Now allow me to explain. Here, heating oil suppliers allow customers to prepay this time of year for heating fuel they will need in the winter, usually for a lower price then when the demand increases.

Last year folks were faced with prices around $2 a gallon, and many huddled around their home cookstoves (electric or natural gas) to keep from freezing to death. Homes require a minimum of 100 gallons of fuel of month to heat. That is 450-500 a month at current pre-booking prices, with a five month heating season. That is almost as much as most have to pay on their monthly rent or mortgage.

Scary stuff! I was very worried for folks last year, but thankfully we had a relatively mild winter (although with lots of snow). The snow hurt me more than the cold, as I heat with wood but have to pay to have the driveway plowed. That was 2-3 times a week for quite awhile, as my regular reader will recall.

I digress.

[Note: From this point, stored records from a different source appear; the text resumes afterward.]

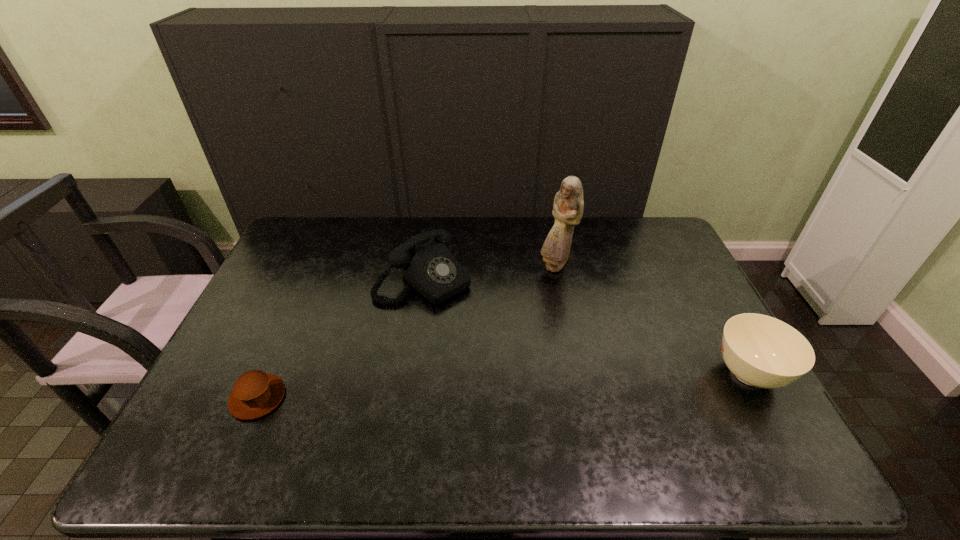 Locate an element on the screen. The width and height of the screenshot is (960, 540). the leftmost object is located at coordinates (255, 393).

You are a GUI agent. You are given a task and a screenshot of the screen. Output one action in this format:
    pyautogui.click(x=<x>, y=<y>)
    Task: Click on the shortest object
    The image size is (960, 540).
    Given the screenshot: What is the action you would take?
    pyautogui.click(x=255, y=393)

The image size is (960, 540). I want to click on sugar bowl, so click(762, 351).

At what (x,y) coordinates should I click in order to perform the action: click on the second object from right to left. Please return your answer as a coordinate pair (x, y). Image resolution: width=960 pixels, height=540 pixels. Looking at the image, I should click on (568, 206).

Image resolution: width=960 pixels, height=540 pixels. In order to click on the tallest object in this screenshot , I will do `click(568, 206)`.

This screenshot has width=960, height=540. I want to click on telephone, so click(426, 263).

What are the coordinates of `free space located on the left of the shortest object` in the screenshot? It's located at (211, 397).

Find the location of a particular element. This screenshot has width=960, height=540. vacant region located 0.250m on the back of the sugar bowl is located at coordinates (699, 284).

This screenshot has width=960, height=540. I want to click on vacant region located on the front-facing side of the tallest object, so click(555, 303).

The height and width of the screenshot is (540, 960). Find the location of `blank space located on the front-facing side of the tallest object`. blank space located on the front-facing side of the tallest object is located at coordinates (555, 315).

What started this blog happened when I logged on to my news homepage. Paulson, secretary of the treasury says, "there is no quick fix for oil" and it is "a matter of supply and demand."

Right, and Iraq had weapons of mass destruction.

The price of oil is driven by speculators. We are screwed.

Paulson used this opportunity to encourage oil producing countries to open up to investment, exploration, and marketing. What that means is that a big oil company, such as Exxon, goes in and offers less than 20% for what is pumped in exchange for absorbing the cost of exploration, drilling, and transporting.

Last month, gasoline demand here in the US was down 7% from last year. There was a 4% drop in Memorial day travel at the Maine toll.

Car dealers are offerring 2.99 a gallon credit on the purchase of a new truck for the first 12,000 miles. Gotta keep us consuming....

Because what is going to happen when we all cut back on our oil use? Good things for climate change, we hope, but not good news for those oil companies. The price could drop. Maybe, if we are lucky.

Or there are going to be some cold folks around here this winter.